▸ **Data records**:
#####

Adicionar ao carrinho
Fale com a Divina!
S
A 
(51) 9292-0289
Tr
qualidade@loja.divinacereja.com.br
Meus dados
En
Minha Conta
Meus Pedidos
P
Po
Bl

#####

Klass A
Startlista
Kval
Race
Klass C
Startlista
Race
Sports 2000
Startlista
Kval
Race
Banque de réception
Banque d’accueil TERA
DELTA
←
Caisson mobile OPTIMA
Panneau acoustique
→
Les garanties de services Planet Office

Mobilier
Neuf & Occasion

#####

▸ **What needs to be done**: Only lines with the word "Banque" go in the answer. Take them all from the entries above.

▸ **Exercise response**:
Banque de réception
Banque d’accueil TERA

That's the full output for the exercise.